I was listening to “Art and Faith” (Fujimura) while I was tromping around the yard, looking for daffodils I planted last fall (like a squirrel). This section jumped out:
Hyde identifies the blind spot of modern economics and provides an alternative; he presents a hybrid model combining elements of market economies with his framework for a gift economy that would take into account creativity, the arts, and sustainability. He proposes inventive ways to share creative gifts, such as creative commons and agreements for open sourcing of creative gifts.

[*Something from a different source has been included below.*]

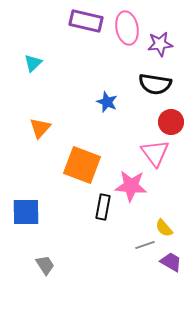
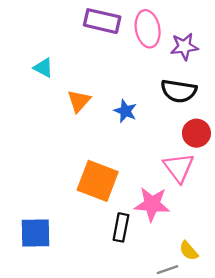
cyan triangle: (33, 63) -> (43, 68), turned -48
orange triangle: (40, 128) -> (79, 101), moved

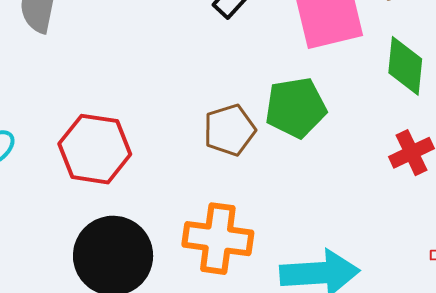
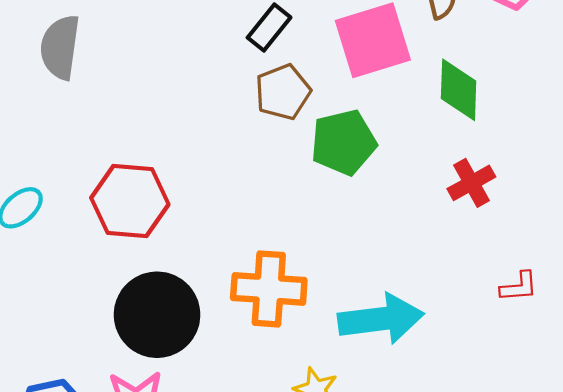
brown pentagon: (230, 130) -> (283, 92), moved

For me, reading Hyde’s book for the first time was like walking into the wardrobe that leads to Narnia. Hyde’s words reverberate into the enchanted heart of culture making, and the Good News presented in the Bible. Hyde writes: “A gift may be the actual agent of change, the bearer of new life. In the simplest examples, gifts carry an identity with them, and to accept the gift amounts to incorporating the new identity. It is as if such a gift passes through the body and leaves us altered. The gift is not merely the witness or guardian to new life, but the creator.”
Though Hyde does not go so far as to say this, the gift of God, “the bearer of new life,” is Christ, whom the New Testament calls not only the Savior, but also the Creator (Colossians 1:16). Christ is an example of a pure gift, and he is the Gift. During communion, the Gift literally passes through our bodies and leaves us altered (or altared, if you will)—both transforming us and sanctifying us. There is no reciprocity in this transaction: God likes to give one-way gifts that cannot be reciprocated. We cannot outgive or outgift God.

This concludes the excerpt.